Ramaphosa’s decision took effect on Friday and many of the close circumstances have not gone unnoticed. What a surprise, he (Zuma, red.) is the first to benefit from an entirely new policy, said John Steenhuizen, leader of South Africa’s main opposition party. “This is a cynical manipulation of the justice system.”
Under this measure, 9,400 convicts can leave prison and be placed under house arrest. But Zuma appears to be really the first and only one released at the moment.
Zuma, 81, served as president from 2009 to 2015. He was sentenced to 15 months in prison in 2021 for refusing to cooperate with an investigation into corruption under his presidency. But he only spent two months in his cell: he was released on parole on medical grounds.
This was done on the authority of a confidant, Arthur Fraser, former Director of the South African Intelligence Service and then Head of Prisons. However, the Supreme Court of Appeal overturned Fraser’s decision last year, which was upheld by the South African Supreme Court in July this year. Zuma is back in prison.
At home again
So Zuma notified Estcourt Correctional Center in KwaZulu-Natal province at 6am on Friday morning. But after his prison sentence was processed under President Ramaphosa’s new order, he left an hour later to drive home to Nkandla in a motorcade of black SUVs. His return home was filmed and shown on South African television.
According to some commentators, President Ramaphosa raises suspicions that he is aiding a former comrade-in-arms of the ANC, the former Liberation Movement and the current ruling party. The head of state himself is accused of corruption, an accusation that was first leveled by the same Arthur Fraser who released Zuma from prison on medical grounds.

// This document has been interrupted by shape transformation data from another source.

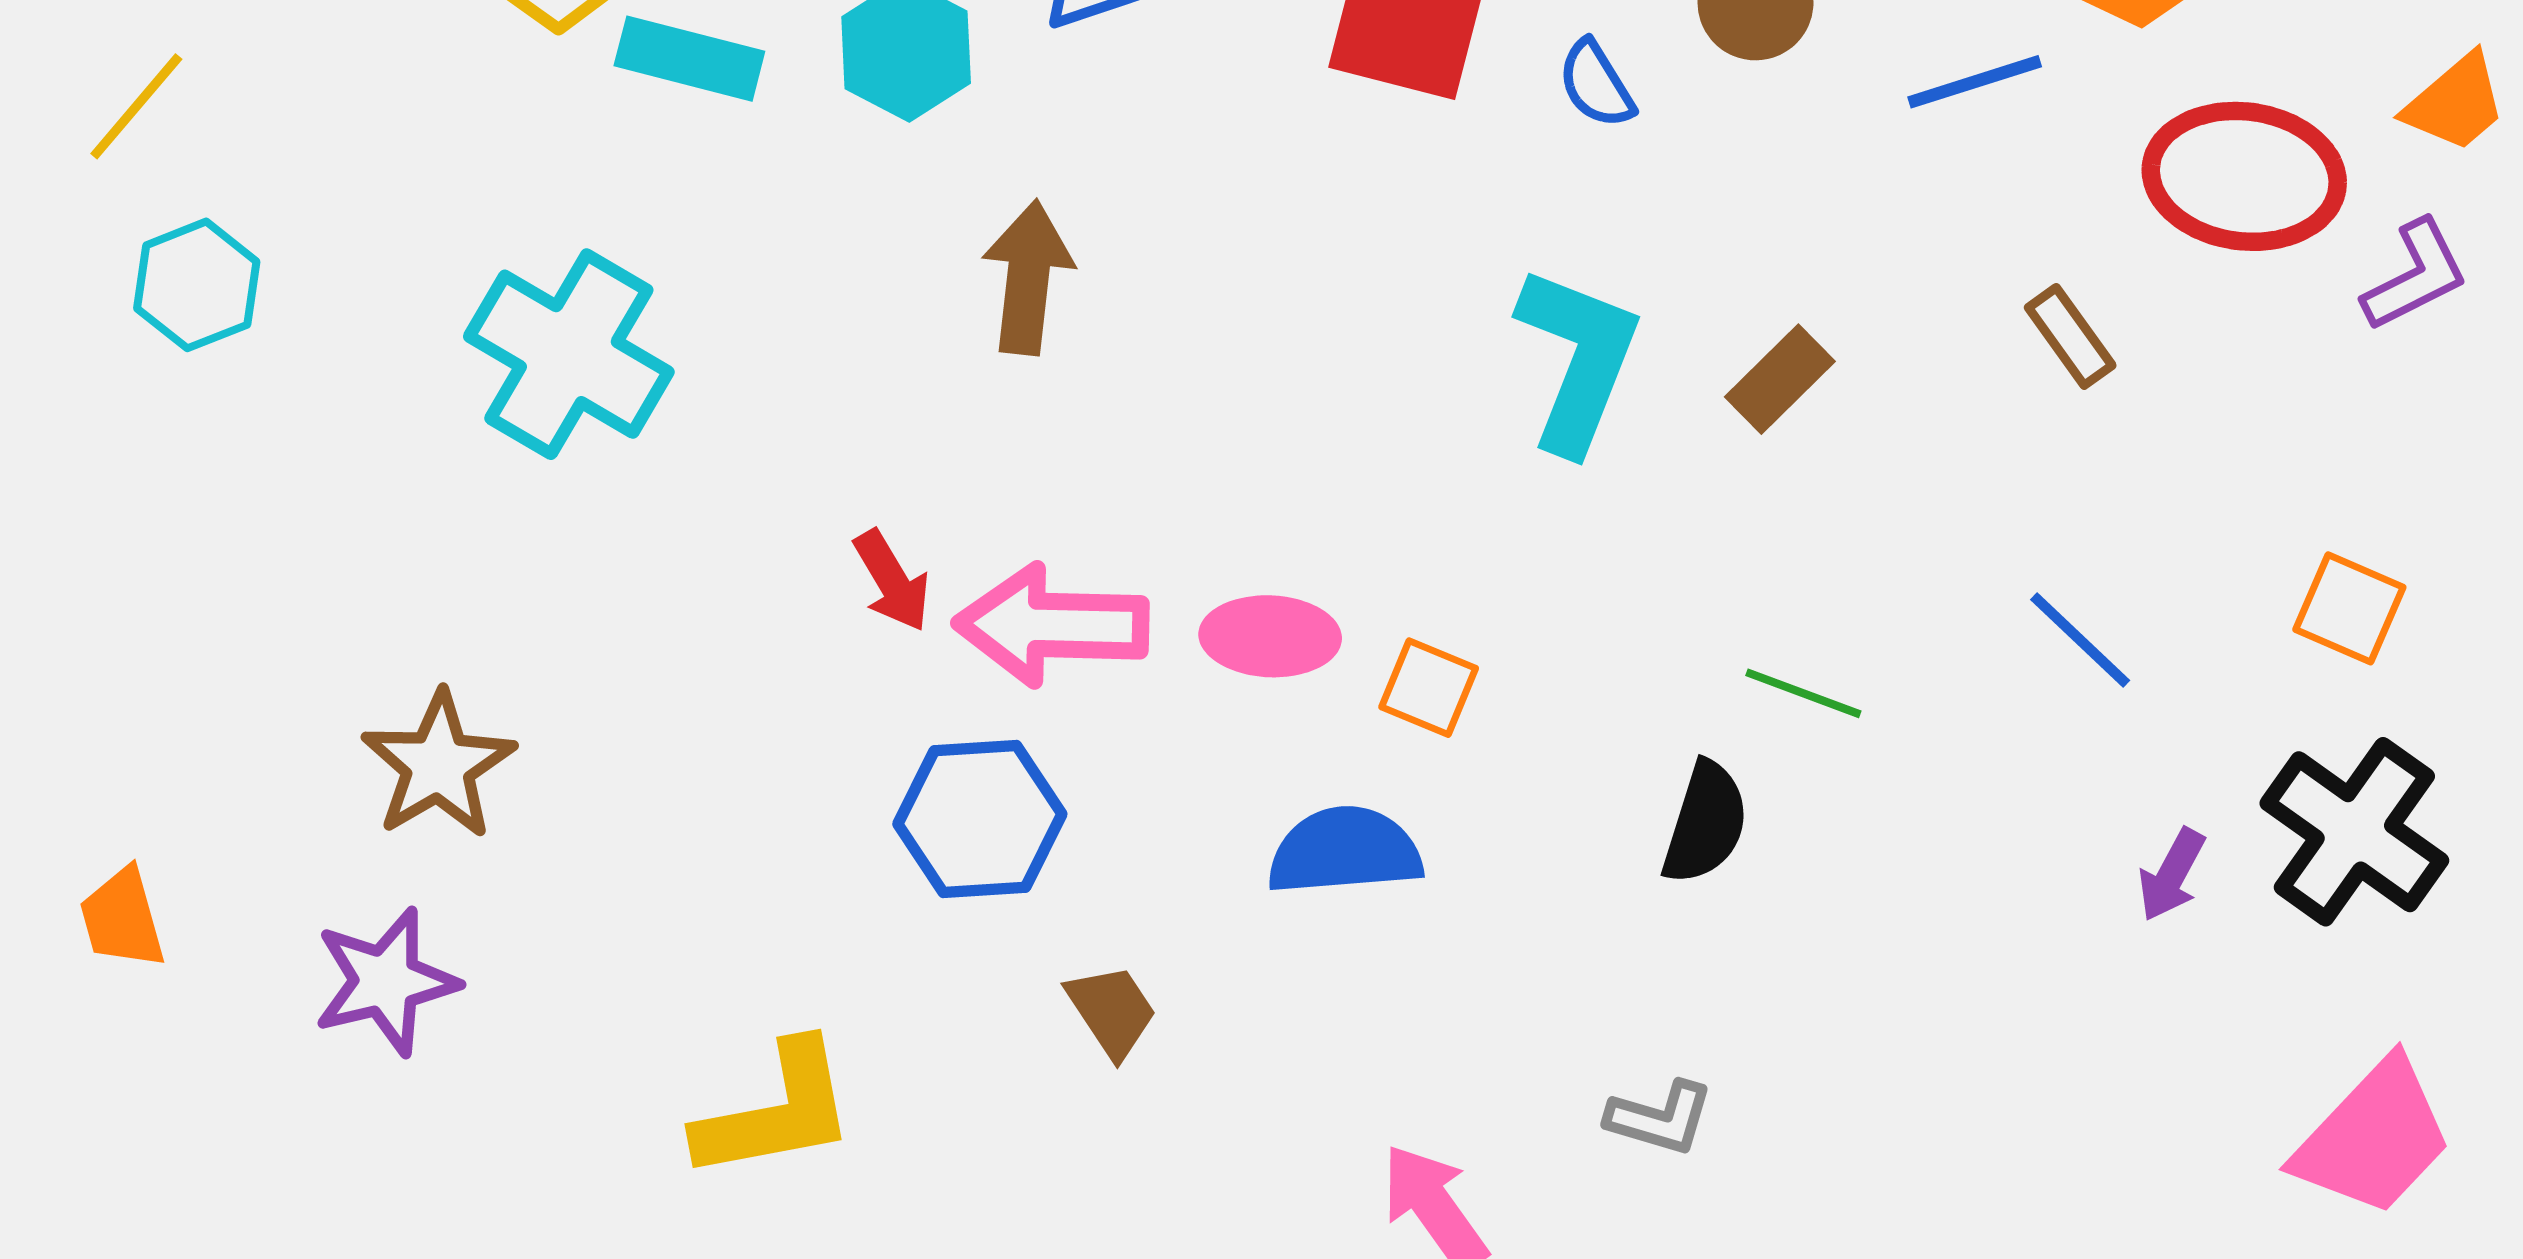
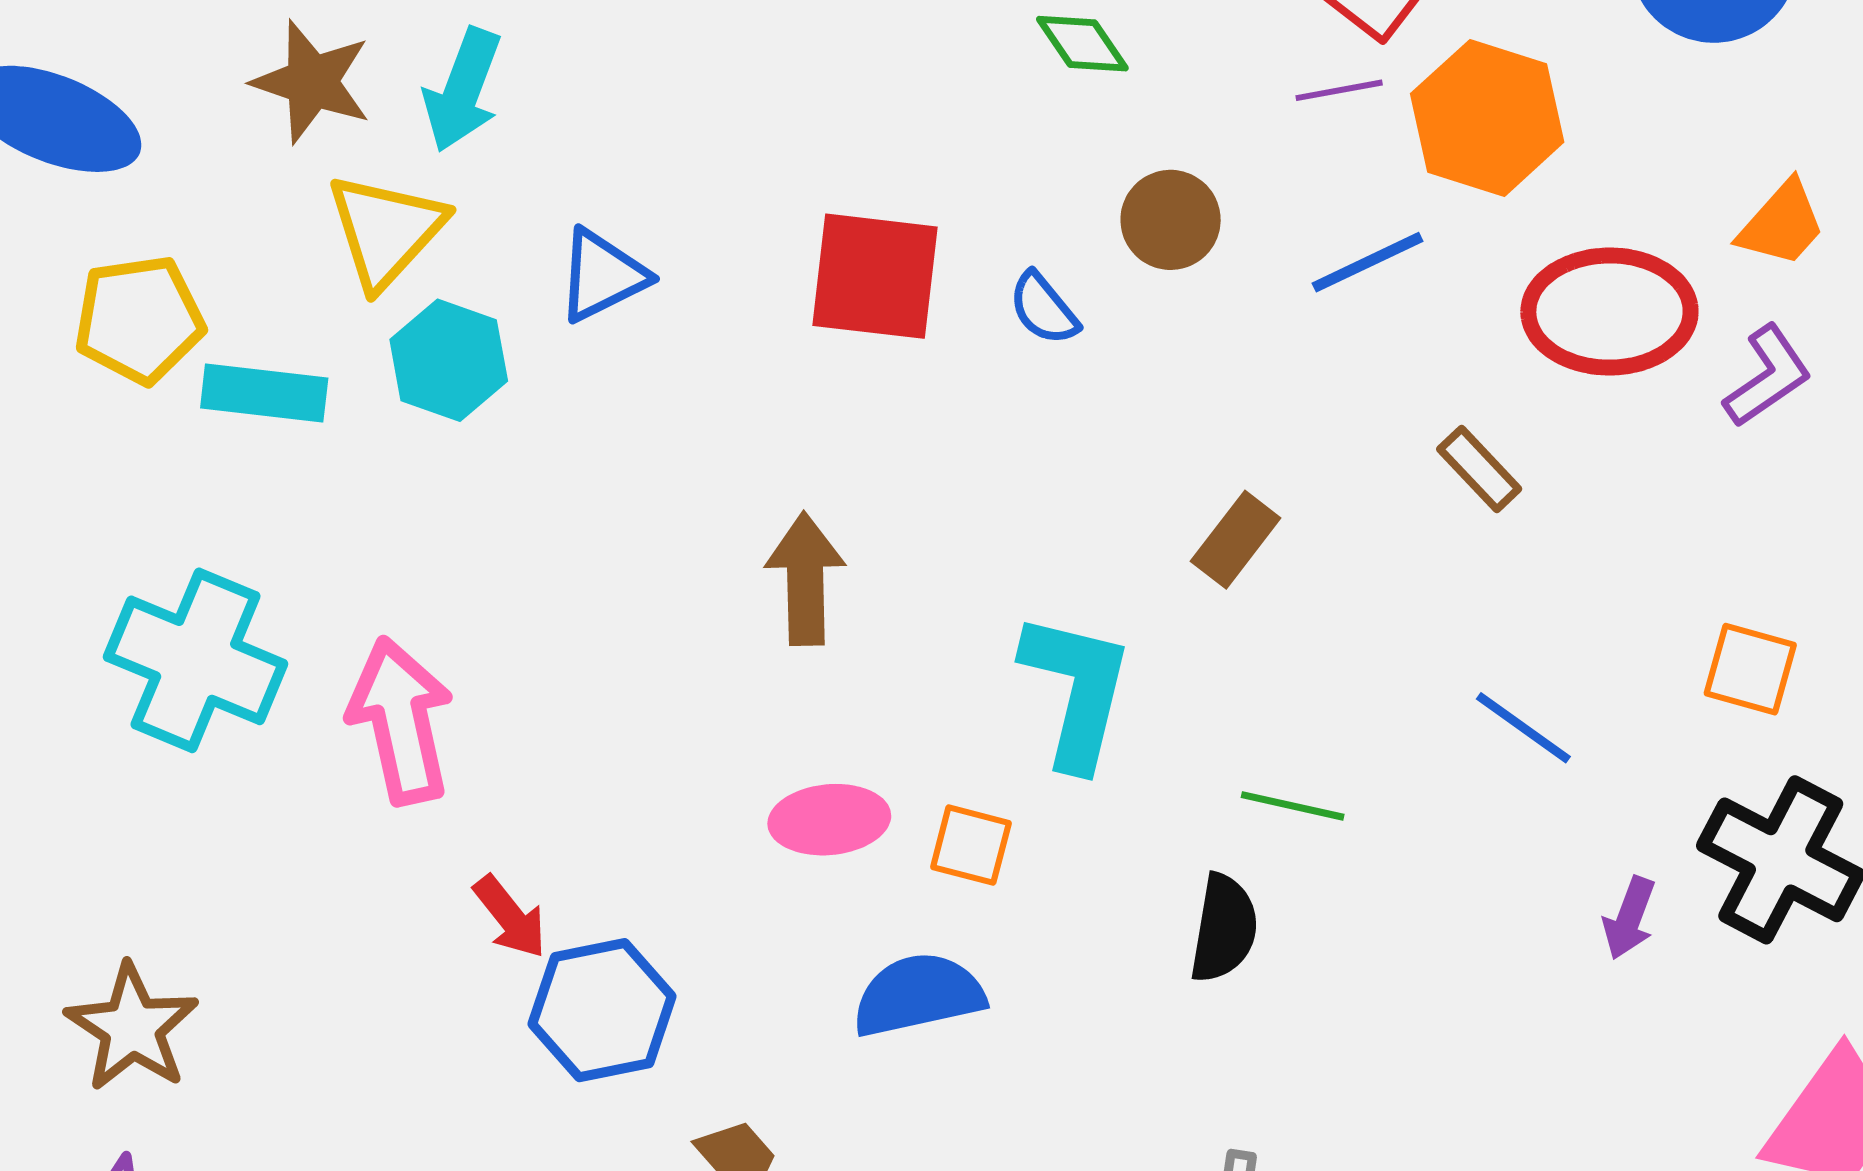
brown arrow: (1028, 277) -> (805, 579), moved
cyan L-shape: (1578, 359) -> (1076, 690), moved
red arrow: (892, 581) -> (510, 917), moved
pink arrow: (1052, 625) -> (401, 721), moved, turned 84

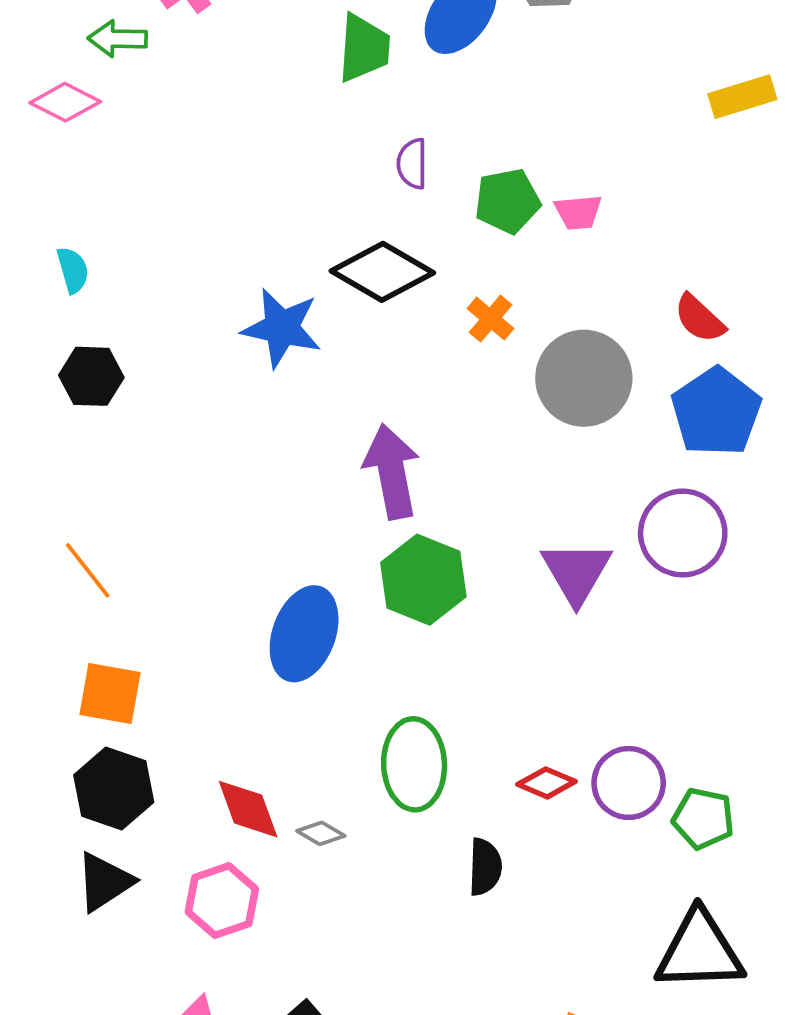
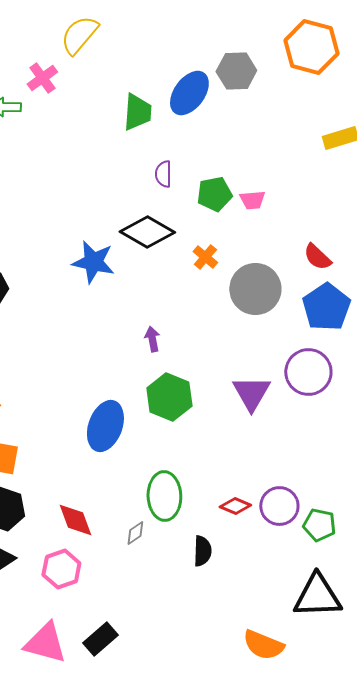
purple arrow: (392, 471) -> (152, 339), size x0.5
gray diamond: (321, 833) -> (135, 533), moved, turned -65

Fraser sued Ramaphosa last year. In 2020, he concealed the theft of nearly $600,000 in cash from his ranch in Vala Vala near the northern city of Bela-Bela. The president said he received the money to sell 20 cows to a Sudanese businessman and hid them in a sofa. Ramaphosa said it was stolen from there two weeks later.
A panel of legal experts made short work of this statement last year. For example, it is unclear how and why the Sudanese entered the country with so much money, why he did not collect his expensive cows and why Ramaphosa did not transfer the money to his bank account.
Last December, the South African parliament, in which Ramaphosa’s ANC has a majority, voted against impeachment of the president. It was opposed by 214 votes against, 148 against, with two abstentions.